▸ WHAT THE TASK REQUIRES:
Pick the lines holding the string "decisão" out of the records and copy them.

┄┄┄┄┄┄┄┄┄┄┄┄┄┄┄┄┄┄┄┄

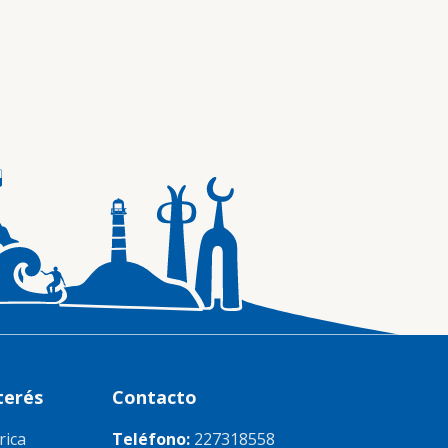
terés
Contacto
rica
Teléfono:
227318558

┄┄┄┄┄┄┄┄┄┄┄┄┄┄┄┄┄┄┄┄

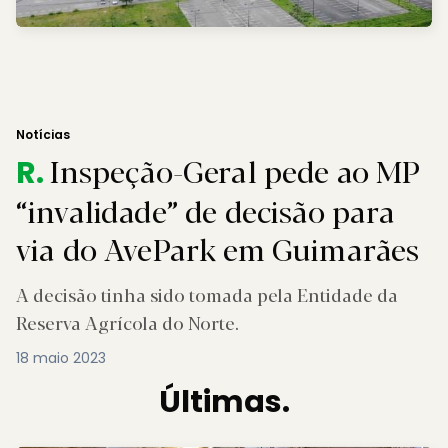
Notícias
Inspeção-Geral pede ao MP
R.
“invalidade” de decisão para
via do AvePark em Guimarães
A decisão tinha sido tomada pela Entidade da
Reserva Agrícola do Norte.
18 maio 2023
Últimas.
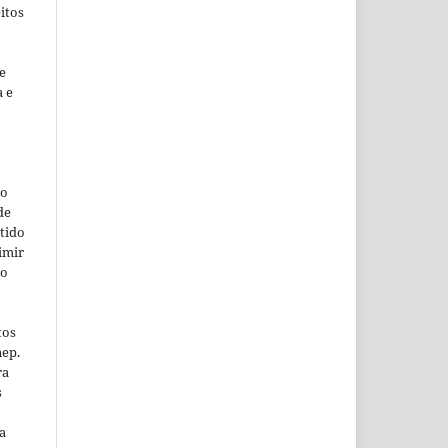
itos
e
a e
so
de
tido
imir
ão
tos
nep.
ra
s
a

┄┄┄┄┄┄┄┄┄┄┄┄┄┄┄┄┄┄┄┄

▸ TASK SOLUTION:
“invalidade” de decisão para
A decisão tinha sido tomada pela Entidade da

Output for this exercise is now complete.